State Key Laboratory of Soil Erosion and Dryland Farming on the Loess Plateau, College of Natural Resources and Environment, Northwest A&F University, Yangling, 712100, Shaanxi, China.
State Key Laboratory of Soil Erosion and Dryland Farming on the Loess Plateau, College of Natural Resources and Environment, Northwest A&F University, Yangling, 712100, Shaanxi, China.
J Environ Manage. 2024 May;359:120998. doi: 10.1016/j.jenvman.2024.120998. Epub 2024 Apr 26.
Afforestation is beneficial to improving soil carbon pools. However, due to the lack of deep databases, the variations in soil carbon and the combined effects of multiple factors after afforestation have yet to be adequately explored in >1 m deep soils, especially in areas with deep-rooted plants and thick vadose zones. This study examined the multivariate controls of soil organic carbon (SOC) and inorganic carbon (SIC) in 0-18 m deep under farmland, grassland, willow, and poplar in loess deposits. The novelty of this study is that the factors concurrently affecting deep soil carbon were investigated by multiwavelet coherence and structural equation models. On average, the SOC density (53.1 ± 5.0 kg m) was only 12% of SIC density (425.4 ± 13.8 kg m), with depth-dependent variations under different land use types. In the soil profiles, the variations in SOC were more obvious in the 0-6 m layer, while SIC variations were mainly observed in the 6-12 m layer. Compared with farmland (SOC: 17.0 kg m; SIC: 122.9 kg m), the plantation of deciduous poplar (SOC: 28.5 kg m; SIC: 144.2 kg m) increased the SOC and SIC density within the 0-6 m layer (p < 0.05), but grassland and evergreen willow impacted SOC and SIC density insignificantly. The wavelet coherence analysis showed that, at the large scale (>4 m), SOC and SIC intensities were affected by total nitrogen-magnetic susceptibility and magnetic susceptibility-water content, respectively. The structural equation model further identified that SOC density was directly controlled by total nitrogen (path coefficient = 0.64) and indirectly affected by magnetic susceptibility (path coefficient = 0.36). Further, SOC stimulated the SIC deposition by improving water conservation and electrical conductivity. This study provides new insights into afforestation-induced deep carbon cycles, which have crucial implications for forest management and enhancing ecosystem sustainability in arid regions.

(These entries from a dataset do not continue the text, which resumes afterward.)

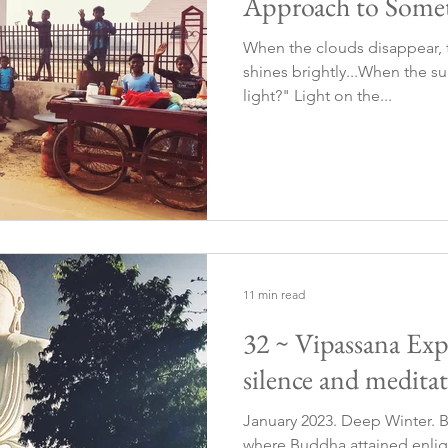
Approach to Somet
When the clouds disappear, t
shines brightly...When the su
light?" Light on the...
11 min read
32 ~ Vipassana Exp
silence and meditat
January 2023. Deep Winter. B
where Buddha attained enli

造林有利于提高土壤碳库。然而,由于缺乏深入的数据库,造林后 >1 米深处土壤碳的变化以及多种因素的综合影响尚未得到充分探索,尤其是在根系深植植物和厚隔水层地区。本研究考察了黄土沉积物中农田、草地、柳树和杨树下 0-18 米深处土壤有机碳(SOC)和无机碳(SIC)的多变量控制。本研究的新颖之处在于,通过多小波相干和结构方程模型研究了同时影响深层土壤碳的因素。平均而言,SOC 密度(53.1±5.0 kg·m)仅为 SIC 密度(425.4±13.8 kg·m)的 12%,且在不同土地利用类型下具有随深度变化的特征。在土壤剖面中,SOC 的变化在 0-6 米层更为明显,而 SIC 的变化主要发生在 6-12 米层。与农田(SOC:17.0 kg·m;SIC:122.9 kg·m)相比,落叶松人工林(SOC:28.5 kg·m;SIC:144.2 kg·m)增加了 0-6 米层的 SOC 和 SIC 密度(p<0.05),而草地和常绿柳树对 SOC 和 SIC 密度的影响不显著。小波相干分析表明,在大尺度(>4 m)上,SOC 和 SIC 强度分别受总氮-磁化率和磁化率-含水量的影响。结构方程模型进一步确定,SOC 密度直接受总氮控制(路径系数=0.64),间接受磁化率影响(路径系数=0.36)。此外,SOC 通过改善保水能力和电导率来促进 SIC 的沉积。本研究为造林引起的深层碳循环提供了新的见解,对干旱地区的森林管理和增强生态系统可持续性具有重要意义。